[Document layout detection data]
***
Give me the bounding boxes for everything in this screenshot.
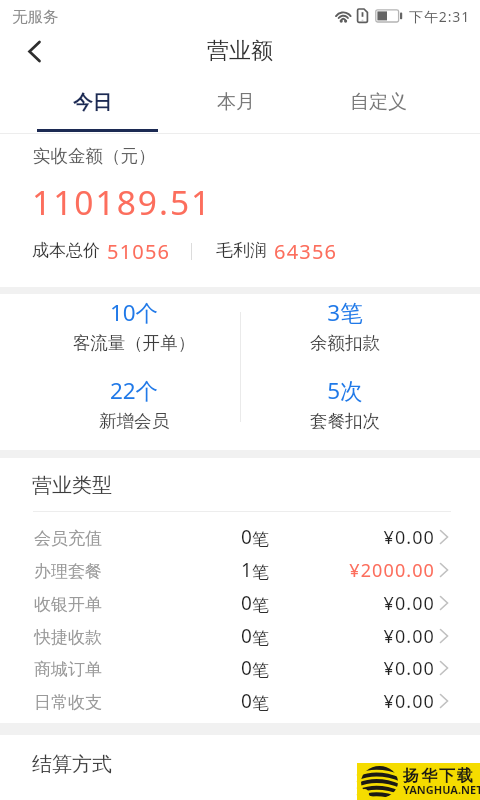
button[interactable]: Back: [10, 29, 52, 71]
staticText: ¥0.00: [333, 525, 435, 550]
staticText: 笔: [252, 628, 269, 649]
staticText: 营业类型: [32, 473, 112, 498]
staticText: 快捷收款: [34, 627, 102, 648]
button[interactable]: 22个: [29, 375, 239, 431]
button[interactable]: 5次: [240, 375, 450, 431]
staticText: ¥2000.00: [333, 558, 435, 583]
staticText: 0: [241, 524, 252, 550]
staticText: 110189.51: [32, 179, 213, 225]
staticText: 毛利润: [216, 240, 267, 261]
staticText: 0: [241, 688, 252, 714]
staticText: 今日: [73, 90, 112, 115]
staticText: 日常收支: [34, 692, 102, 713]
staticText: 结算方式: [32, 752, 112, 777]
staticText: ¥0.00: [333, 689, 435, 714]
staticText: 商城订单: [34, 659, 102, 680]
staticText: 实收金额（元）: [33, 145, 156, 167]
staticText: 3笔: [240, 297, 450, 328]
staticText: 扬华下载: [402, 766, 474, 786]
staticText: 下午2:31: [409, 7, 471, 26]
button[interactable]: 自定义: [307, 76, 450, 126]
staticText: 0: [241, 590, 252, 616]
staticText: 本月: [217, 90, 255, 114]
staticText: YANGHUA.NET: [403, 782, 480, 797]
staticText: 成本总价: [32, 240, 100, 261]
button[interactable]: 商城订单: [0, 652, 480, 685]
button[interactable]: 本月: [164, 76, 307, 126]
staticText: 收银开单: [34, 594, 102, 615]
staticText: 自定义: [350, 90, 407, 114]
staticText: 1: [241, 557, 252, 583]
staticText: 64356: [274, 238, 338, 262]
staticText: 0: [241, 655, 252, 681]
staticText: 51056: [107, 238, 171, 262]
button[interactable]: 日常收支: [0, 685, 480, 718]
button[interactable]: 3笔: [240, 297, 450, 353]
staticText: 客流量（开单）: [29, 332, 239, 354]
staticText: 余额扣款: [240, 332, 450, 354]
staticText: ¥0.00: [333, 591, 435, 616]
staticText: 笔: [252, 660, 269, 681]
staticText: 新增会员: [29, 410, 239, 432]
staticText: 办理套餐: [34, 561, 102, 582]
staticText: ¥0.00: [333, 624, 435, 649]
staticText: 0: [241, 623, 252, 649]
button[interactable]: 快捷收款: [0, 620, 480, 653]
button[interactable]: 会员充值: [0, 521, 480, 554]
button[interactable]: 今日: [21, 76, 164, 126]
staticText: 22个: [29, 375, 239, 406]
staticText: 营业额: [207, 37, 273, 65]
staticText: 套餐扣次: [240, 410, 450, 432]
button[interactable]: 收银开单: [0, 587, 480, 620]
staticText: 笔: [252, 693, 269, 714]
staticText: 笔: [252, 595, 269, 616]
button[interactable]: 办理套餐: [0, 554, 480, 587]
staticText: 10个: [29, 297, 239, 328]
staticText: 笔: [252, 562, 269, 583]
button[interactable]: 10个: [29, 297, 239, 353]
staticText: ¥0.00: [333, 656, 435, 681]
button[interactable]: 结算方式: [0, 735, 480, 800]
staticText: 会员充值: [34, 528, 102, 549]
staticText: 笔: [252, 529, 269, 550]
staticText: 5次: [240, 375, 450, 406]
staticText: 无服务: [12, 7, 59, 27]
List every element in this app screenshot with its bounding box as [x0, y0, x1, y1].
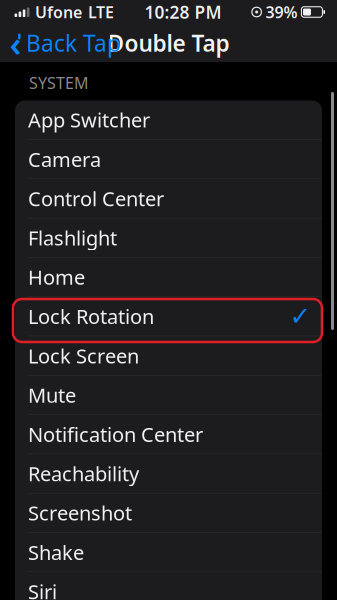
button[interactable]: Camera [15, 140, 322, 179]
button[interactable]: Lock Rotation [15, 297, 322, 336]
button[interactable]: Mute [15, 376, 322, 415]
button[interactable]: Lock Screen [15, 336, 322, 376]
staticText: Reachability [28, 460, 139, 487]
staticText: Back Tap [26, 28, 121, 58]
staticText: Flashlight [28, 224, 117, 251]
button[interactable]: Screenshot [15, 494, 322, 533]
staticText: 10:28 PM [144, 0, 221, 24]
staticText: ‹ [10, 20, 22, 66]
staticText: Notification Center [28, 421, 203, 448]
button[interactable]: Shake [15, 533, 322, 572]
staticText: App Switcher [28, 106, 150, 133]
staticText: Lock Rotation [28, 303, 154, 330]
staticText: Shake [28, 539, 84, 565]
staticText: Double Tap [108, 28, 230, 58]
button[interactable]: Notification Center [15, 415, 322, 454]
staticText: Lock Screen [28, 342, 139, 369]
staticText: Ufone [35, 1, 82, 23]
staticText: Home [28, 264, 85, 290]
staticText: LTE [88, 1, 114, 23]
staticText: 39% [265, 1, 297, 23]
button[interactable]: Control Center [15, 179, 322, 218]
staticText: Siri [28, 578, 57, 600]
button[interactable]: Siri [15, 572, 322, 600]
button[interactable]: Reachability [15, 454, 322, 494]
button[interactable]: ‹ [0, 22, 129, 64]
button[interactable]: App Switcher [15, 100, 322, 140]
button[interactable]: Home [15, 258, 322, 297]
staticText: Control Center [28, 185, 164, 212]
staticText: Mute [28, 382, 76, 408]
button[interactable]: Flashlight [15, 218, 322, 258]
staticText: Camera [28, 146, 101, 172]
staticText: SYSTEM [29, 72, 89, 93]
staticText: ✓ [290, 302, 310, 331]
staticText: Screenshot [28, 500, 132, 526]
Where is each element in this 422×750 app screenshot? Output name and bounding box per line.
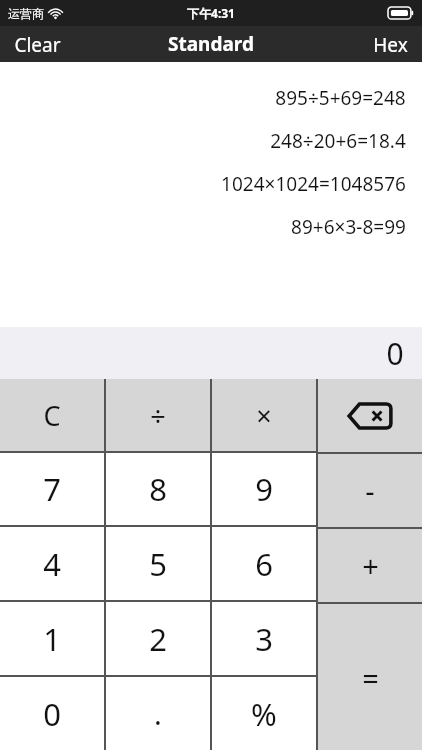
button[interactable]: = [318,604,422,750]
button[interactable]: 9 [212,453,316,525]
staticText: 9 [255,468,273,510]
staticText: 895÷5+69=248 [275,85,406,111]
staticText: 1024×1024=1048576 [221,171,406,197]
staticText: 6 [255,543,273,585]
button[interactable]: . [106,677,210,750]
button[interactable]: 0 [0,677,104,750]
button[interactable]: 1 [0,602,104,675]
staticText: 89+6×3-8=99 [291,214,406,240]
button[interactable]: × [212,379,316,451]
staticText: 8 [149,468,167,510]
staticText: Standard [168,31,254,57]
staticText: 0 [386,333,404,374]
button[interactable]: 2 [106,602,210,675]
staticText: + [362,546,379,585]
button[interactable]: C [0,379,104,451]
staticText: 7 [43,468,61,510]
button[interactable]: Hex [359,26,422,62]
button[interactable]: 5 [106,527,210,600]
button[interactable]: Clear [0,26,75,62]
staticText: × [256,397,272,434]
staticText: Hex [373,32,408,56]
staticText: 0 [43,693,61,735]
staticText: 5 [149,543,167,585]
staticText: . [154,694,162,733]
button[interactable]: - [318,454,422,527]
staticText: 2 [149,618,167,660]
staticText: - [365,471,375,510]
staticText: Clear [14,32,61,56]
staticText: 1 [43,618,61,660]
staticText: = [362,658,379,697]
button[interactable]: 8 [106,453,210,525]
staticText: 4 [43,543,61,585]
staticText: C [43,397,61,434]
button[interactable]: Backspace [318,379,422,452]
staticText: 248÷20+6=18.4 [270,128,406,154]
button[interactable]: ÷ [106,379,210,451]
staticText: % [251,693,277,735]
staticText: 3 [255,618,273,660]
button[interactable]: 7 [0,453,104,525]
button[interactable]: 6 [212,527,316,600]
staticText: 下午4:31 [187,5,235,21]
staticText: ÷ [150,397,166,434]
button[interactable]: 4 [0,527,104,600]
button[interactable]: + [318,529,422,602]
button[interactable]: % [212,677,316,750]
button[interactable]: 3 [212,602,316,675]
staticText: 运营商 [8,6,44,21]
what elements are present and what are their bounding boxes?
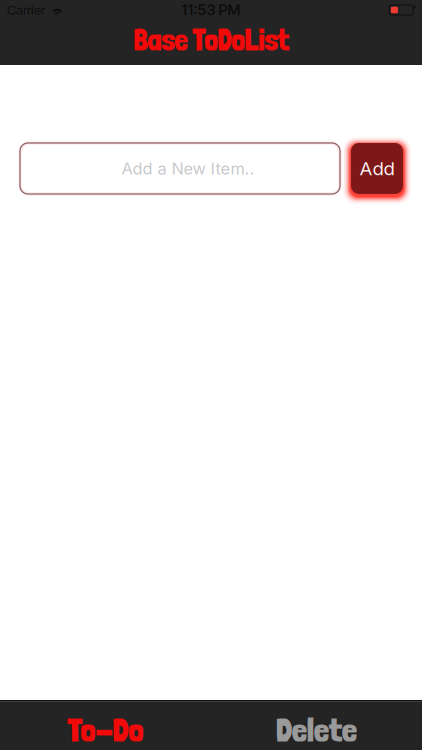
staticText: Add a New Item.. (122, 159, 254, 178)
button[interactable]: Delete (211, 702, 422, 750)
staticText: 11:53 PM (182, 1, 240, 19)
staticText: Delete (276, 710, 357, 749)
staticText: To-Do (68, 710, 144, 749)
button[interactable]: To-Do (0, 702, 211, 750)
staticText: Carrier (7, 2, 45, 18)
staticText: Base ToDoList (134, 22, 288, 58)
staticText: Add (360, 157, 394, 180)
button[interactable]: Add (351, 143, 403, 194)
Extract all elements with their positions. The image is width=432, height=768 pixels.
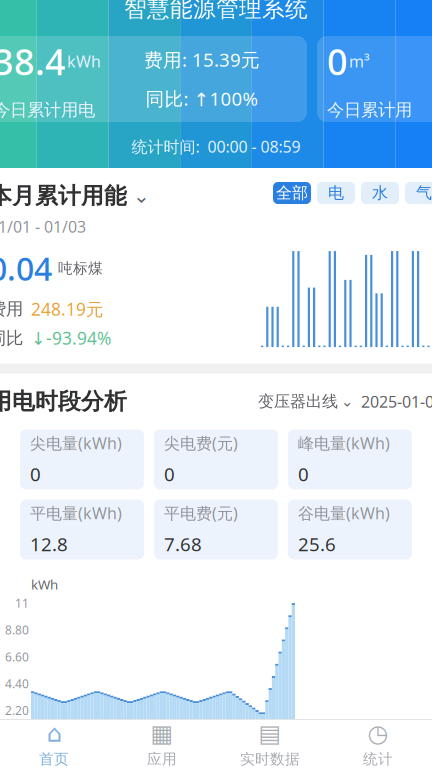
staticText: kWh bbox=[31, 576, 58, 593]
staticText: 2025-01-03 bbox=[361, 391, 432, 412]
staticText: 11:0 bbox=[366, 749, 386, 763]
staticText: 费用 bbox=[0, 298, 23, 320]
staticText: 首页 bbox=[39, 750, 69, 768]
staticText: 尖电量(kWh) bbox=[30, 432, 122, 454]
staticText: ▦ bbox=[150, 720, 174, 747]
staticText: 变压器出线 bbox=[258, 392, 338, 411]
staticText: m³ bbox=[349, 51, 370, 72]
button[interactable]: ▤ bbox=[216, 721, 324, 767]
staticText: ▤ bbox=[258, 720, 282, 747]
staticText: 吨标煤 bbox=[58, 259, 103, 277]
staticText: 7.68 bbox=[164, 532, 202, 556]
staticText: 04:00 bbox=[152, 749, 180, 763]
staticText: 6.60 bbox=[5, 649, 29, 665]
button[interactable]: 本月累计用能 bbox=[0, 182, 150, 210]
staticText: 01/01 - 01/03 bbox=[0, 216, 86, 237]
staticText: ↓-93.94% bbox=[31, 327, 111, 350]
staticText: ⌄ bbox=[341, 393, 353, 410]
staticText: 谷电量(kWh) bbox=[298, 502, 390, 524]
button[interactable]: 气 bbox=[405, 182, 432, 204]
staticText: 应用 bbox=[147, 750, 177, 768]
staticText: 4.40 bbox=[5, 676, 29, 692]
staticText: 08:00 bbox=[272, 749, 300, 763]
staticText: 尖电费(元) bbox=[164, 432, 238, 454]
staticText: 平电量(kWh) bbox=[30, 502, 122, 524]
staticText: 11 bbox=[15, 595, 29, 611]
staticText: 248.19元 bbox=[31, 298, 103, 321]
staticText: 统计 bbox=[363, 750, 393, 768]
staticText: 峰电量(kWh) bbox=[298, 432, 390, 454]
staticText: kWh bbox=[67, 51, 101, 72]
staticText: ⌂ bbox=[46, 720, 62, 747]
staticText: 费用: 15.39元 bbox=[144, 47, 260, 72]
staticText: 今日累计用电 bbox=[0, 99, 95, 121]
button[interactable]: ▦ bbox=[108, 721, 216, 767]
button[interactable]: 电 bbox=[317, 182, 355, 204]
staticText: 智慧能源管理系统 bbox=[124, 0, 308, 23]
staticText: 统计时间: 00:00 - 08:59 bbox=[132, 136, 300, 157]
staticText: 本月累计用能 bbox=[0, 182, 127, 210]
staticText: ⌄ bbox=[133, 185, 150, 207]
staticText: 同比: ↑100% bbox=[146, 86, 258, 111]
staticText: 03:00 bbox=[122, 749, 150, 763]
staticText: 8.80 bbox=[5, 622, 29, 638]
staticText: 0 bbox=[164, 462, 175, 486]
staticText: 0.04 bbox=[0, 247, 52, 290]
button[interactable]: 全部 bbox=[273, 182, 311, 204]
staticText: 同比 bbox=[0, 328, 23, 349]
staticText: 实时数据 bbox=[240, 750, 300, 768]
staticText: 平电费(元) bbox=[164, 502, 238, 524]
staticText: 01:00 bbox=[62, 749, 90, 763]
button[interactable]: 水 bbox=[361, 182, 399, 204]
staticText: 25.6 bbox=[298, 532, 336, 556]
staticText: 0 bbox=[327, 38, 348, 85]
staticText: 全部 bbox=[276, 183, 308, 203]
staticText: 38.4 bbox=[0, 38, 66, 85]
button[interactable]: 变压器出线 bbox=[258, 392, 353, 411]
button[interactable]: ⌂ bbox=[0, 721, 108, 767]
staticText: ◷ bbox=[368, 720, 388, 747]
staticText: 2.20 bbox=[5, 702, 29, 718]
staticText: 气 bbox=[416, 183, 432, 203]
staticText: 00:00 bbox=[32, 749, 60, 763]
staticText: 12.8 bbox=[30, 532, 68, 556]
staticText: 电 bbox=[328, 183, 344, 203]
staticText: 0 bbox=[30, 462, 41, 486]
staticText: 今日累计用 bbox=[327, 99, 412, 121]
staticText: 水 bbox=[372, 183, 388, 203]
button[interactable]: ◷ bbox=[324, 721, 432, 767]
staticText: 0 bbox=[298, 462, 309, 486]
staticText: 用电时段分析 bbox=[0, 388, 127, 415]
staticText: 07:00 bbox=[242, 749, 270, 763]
***
• Work order: Copy every line from the entries that contains the word "Siri".

• Result below:
staticText: Siri [28, 578, 57, 600]
button[interactable]: Siri [15, 572, 322, 600]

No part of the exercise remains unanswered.